[Source data]
§
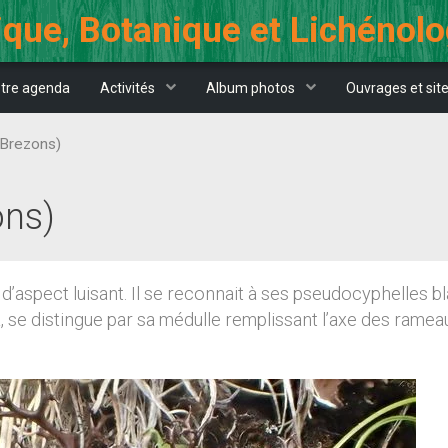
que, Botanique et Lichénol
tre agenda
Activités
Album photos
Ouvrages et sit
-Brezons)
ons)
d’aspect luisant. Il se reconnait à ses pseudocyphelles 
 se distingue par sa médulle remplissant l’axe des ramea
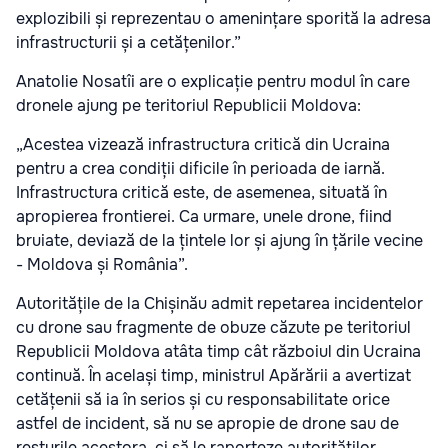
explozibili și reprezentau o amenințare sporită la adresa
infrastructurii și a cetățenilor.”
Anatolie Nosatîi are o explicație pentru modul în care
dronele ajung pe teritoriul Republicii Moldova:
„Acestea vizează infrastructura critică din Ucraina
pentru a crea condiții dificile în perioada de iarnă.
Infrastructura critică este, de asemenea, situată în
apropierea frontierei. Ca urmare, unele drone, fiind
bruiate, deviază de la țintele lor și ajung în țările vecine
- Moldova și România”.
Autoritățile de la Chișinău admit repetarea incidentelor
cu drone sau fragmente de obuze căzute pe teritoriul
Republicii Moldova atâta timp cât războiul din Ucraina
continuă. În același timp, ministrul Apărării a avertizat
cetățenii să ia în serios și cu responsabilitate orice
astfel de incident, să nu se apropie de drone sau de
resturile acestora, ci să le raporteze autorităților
§
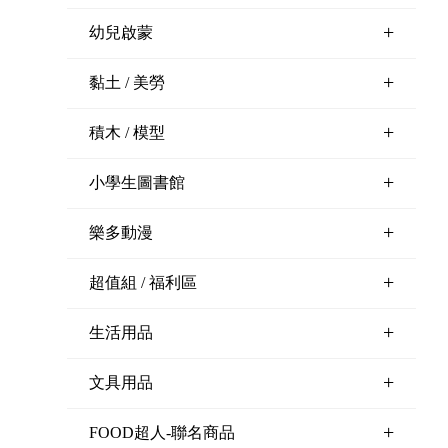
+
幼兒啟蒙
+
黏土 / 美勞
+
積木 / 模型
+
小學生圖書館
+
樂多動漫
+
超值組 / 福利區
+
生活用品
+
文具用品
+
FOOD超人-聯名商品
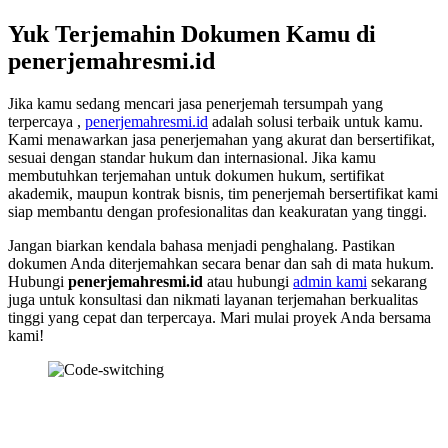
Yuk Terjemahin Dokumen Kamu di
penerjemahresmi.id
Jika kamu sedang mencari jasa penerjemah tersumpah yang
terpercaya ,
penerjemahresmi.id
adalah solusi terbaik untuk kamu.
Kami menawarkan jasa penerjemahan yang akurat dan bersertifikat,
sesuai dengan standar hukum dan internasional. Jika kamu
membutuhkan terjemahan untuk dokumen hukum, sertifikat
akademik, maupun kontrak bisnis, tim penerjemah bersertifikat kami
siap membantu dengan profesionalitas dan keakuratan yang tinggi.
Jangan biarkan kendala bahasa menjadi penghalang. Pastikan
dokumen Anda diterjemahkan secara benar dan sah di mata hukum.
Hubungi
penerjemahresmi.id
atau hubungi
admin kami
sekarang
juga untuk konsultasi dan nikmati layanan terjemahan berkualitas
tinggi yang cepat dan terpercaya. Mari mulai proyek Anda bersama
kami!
§
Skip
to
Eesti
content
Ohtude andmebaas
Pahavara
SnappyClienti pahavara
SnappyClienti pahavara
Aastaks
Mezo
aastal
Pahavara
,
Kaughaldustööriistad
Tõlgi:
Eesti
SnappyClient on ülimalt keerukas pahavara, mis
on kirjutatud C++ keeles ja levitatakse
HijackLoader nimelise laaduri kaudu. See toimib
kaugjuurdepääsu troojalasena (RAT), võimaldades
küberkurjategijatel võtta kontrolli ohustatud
§
PROBLEM DETAILS -
Retype only the stretch of lines above starting at the one with "Republicii Moldova atâta" and stopping at the one with "resturile acestora, ci", exactly as written, with both kept.

TASK OUTPUT -
Republicii Moldova atâta timp cât războiul din Ucraina
continuă. În același timp, ministrul Apărării a avertizat
cetățenii să ia în serios și cu responsabilitate orice
astfel de incident, să nu se apropie de drone sau de
resturile acestora, ci să le raporteze autorităților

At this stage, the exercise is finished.